Set down exactly the lines below between the line holding "empresária brasileira cuja" and the line holding "nvencional. Filha de", inclusive; no other line belongs in the answer.
----------------------------------------
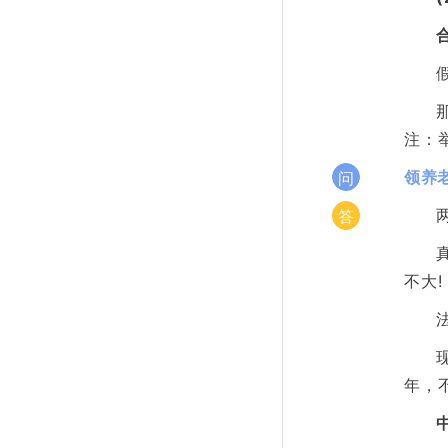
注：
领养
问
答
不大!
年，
----------------------------------------
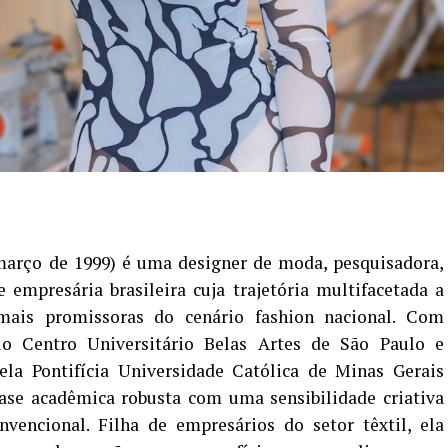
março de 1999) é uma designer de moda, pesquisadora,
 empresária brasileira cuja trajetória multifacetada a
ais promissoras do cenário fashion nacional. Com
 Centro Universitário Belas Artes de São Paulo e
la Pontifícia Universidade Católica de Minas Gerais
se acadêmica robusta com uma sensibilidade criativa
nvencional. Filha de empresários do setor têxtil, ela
----------------------------------------
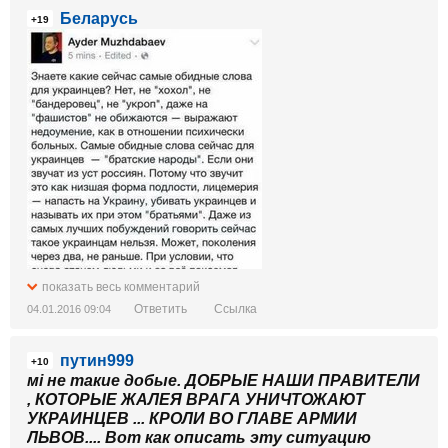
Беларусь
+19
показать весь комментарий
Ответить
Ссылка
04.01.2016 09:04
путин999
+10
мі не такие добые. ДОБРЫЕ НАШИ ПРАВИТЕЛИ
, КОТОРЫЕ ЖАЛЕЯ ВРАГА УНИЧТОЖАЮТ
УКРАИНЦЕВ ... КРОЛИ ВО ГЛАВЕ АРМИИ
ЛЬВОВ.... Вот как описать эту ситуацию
----------------------------------------
FINAL ANSWER:
 empresária brasileira cuja trajetória multifacetada a
ais promissoras do cenário fashion nacional. Com
 Centro Universitário Belas Artes de São Paulo e
la Pontifícia Universidade Católica de Minas Gerais
se acadêmica robusta com uma sensibilidade criativa
nvencional. Filha de empresários do setor têxtil, ela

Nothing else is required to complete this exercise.